Le directeur de l'hôtel, Claude Auzello, vient vers lui. Hemingway lui demande : "Où sont les Allemands ? Je viens libérer le Ritz". "Monsieur, ils sont partis depuis très longtemps. Et je ne peux pas vous laisser entrer avec une arme". Hemingway va la reposer dans la jeep, pour revenir au bar où il laissera une ardoise historique de 51 dry Martini !

Une autorité naturelle

Selon son frère Leicester Hemingway, l'écrivain a cependant eu le temps de fouiller les caves de l'hôtel avec ses hommes, "faisant deux prisonniers et repérant un excellent stock de brandy". Inspectant les étages supérieurs et les toits, ils ne trouvent rien, sinon des draps qu'ils criblent de balles. En fait, Hemingway ne supporte pas que les Allemands aient "salopé", comme il l'écrit, la chambre qu'il partageait avec Mary Welsh, qu'il épousera en 1946.

"Il portait l'uniforme et donnait des instructions avec une telle autorité que (beaucoup) pensaient qu'il était général", devait raconter Colin Peter Field, le chef barman du Ritz. Jean Marin, voix de la Résistance à Londres et futur Pdg, pendant 21 ans, de l'AFP, rencontra Hemingway à Rambouillet, en août. Le portrait qu'il en dresse dans ses Mémoires est cruel : il ironise sur sa "perfidie", son besoin d'avoir toujours le beau rôle et d'inventer des histoires.

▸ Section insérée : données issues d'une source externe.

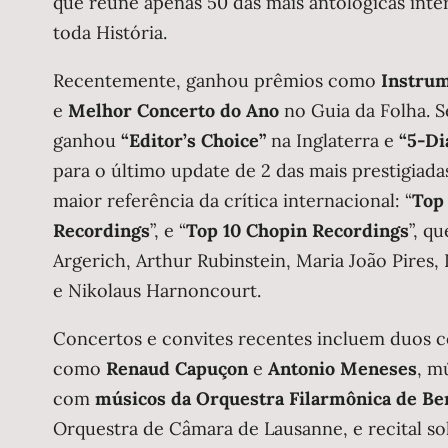
que reúne apenas 50 das mais antológicas int
toda História.
Recentemente, ganhou prêmios como
Instrum
e
Melhor Concerto do Ano
no Guia da Folha. S
ganhou
“Editor’s Choice”
na Inglaterra e
“5-Di
para o último update de 2 das mais prestigiadas
maior referência da crítica internacional: “
Top
Recordings
”, e “
Top 10 Chopin Recordings
”, q
Argerich, Arthur Rubinstein, Maria João Pires,
e Nikolaus Harnoncourt.
Concertos e convites recentes incluem duos c
como
Renaud Capuçon
e
Antonio Meneses
, m
com
músicos da Orquestra Filarmônica de Be
Orquestra de Câmara de Lausanne, e recital s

Hemingway restera nostalgique de cette période de sa vie. Il écrira à Marlène Dietrich : "J'ai été vraiment amoureux dans ma vie, de cinq femmes, de la République espagnole et de la 4e division". "Le Petit Bar" du Ritz porte son nom depuis 1994. Sur le comptoir, trône une sculpture en bronze à son effigie. L'écrivain, alors sans le sou, avait découvert le Ritz à la fin des années 20 en compagnie d'un compatriote fortuné, Francis Scott Fitzgerald, avant de connaître le succès avec "Le soleil se lève aussi" et "L'adieu aux armes".

Le fondateur du palace, César Ritz, rêvait que les grands de ce monde s'y sentent comme chez eux. L'établissement, réputé avoir été le premier au monde à disposer d'une salle de bain dans chaque chambre, a ouvert en 1889 dans un ancien hôtel particulier donnant sur une des plus belles places de Paris.